*** Information Section Begins ***

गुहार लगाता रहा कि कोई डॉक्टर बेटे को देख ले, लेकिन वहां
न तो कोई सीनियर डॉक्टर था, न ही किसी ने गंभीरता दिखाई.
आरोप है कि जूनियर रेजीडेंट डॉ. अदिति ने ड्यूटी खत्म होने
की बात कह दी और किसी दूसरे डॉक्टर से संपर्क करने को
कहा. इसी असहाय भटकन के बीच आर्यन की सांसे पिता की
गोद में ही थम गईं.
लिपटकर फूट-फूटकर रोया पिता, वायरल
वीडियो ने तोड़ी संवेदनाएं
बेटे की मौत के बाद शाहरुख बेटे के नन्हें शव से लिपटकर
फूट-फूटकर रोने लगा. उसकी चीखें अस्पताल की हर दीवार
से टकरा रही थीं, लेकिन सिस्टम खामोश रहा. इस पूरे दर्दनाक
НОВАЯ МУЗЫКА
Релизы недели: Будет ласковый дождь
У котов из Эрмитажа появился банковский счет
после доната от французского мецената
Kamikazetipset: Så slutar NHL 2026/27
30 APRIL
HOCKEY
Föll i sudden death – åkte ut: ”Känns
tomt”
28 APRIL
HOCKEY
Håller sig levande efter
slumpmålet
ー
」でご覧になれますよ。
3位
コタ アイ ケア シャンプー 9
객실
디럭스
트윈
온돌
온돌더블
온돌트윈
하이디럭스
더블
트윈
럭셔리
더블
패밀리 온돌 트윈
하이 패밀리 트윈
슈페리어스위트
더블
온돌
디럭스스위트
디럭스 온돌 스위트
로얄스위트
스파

*** Information Section Ends ***
*** Information Section Begins ***

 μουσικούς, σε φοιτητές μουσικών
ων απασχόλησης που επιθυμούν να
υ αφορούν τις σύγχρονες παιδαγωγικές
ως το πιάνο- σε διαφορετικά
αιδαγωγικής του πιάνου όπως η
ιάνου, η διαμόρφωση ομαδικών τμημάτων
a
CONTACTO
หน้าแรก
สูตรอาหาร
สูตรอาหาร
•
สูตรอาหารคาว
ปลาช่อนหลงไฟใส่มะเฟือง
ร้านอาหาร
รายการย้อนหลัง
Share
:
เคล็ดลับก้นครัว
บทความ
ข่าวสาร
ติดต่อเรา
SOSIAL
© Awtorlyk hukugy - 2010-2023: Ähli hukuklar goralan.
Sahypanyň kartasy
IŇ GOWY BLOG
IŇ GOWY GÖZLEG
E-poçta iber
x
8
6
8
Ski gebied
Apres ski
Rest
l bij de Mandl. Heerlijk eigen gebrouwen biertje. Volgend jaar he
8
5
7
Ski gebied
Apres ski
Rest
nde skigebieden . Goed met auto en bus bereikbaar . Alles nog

*** Information Section Ends ***
*** Information Section Begins ***

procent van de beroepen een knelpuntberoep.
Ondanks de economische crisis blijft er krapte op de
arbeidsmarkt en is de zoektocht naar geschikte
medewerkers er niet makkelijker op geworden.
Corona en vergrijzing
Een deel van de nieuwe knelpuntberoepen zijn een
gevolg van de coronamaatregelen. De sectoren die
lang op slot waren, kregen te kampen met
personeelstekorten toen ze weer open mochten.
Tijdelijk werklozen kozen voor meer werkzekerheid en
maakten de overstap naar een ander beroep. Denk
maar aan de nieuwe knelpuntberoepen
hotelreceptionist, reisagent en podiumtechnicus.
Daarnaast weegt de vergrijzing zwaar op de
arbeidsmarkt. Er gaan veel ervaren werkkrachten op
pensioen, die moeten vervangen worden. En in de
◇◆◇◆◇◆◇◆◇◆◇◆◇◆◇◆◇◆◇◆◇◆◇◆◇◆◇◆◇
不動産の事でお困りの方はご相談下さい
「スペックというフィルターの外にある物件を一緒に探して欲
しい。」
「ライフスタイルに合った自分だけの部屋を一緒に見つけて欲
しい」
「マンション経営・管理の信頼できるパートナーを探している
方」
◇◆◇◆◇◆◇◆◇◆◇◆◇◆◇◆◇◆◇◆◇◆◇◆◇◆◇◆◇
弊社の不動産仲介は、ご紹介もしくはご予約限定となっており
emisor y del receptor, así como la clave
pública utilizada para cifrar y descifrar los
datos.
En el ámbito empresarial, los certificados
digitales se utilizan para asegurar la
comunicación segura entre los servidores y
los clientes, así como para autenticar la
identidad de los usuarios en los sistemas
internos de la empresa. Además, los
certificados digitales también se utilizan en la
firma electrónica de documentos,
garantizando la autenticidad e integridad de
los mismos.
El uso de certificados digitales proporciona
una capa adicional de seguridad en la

*** Information Section Ends ***

◆ **Description of the task**
In the listing above, find the line with "personeelstekorten toen ze weer open mochten." and the line with "una capa adicional de seguridad en la"; output exactly those lines and all lines between them.

◆ **Exercise answer**
personeelstekorten toen ze weer open mochten.
Tijdelijk werklozen kozen voor meer werkzekerheid en
maakten de overstap naar een ander beroep. Denk
maar aan de nieuwe knelpuntberoepen
hotelreceptionist, reisagent en podiumtechnicus.
Daarnaast weegt de vergrijzing zwaar op de
arbeidsmarkt. Er gaan veel ervaren werkkrachten op
pensioen, die moeten vervangen worden. En in de
◇◆◇◆◇◆◇◆◇◆◇◆◇◆◇◆◇◆◇◆◇◆◇◆◇◆◇◆◇
不動産の事でお困りの方はご相談下さい
「スペックというフィルターの外にある物件を一緒に探して欲
しい。」
「ライフスタイルに合った自分だけの部屋を一緒に見つけて欲
しい」
「マンション経営・管理の信頼できるパートナーを探している
方」
◇◆◇◆◇◆◇◆◇◆◇◆◇◆◇◆◇◆◇◆◇◆◇◆◇◆◇◆◇
弊社の不動産仲介は、ご紹介もしくはご予約限定となっており
emisor y del receptor, así como la clave
pública utilizada para cifrar y descifrar los
datos.
En el ámbito empresarial, los certificados
digitales se utilizan para asegurar la
comunicación segura entre los servidores y
los clientes, así como para autenticar la
identidad de los usuarios en los sistemas
internos de la empresa. Además, los
certificados digitales también se utilizan en la
firma electrónica de documentos,
garantizando la autenticidad e integridad de
los mismos.
El uso de certificados digitales proporciona
una capa adicional de seguridad en la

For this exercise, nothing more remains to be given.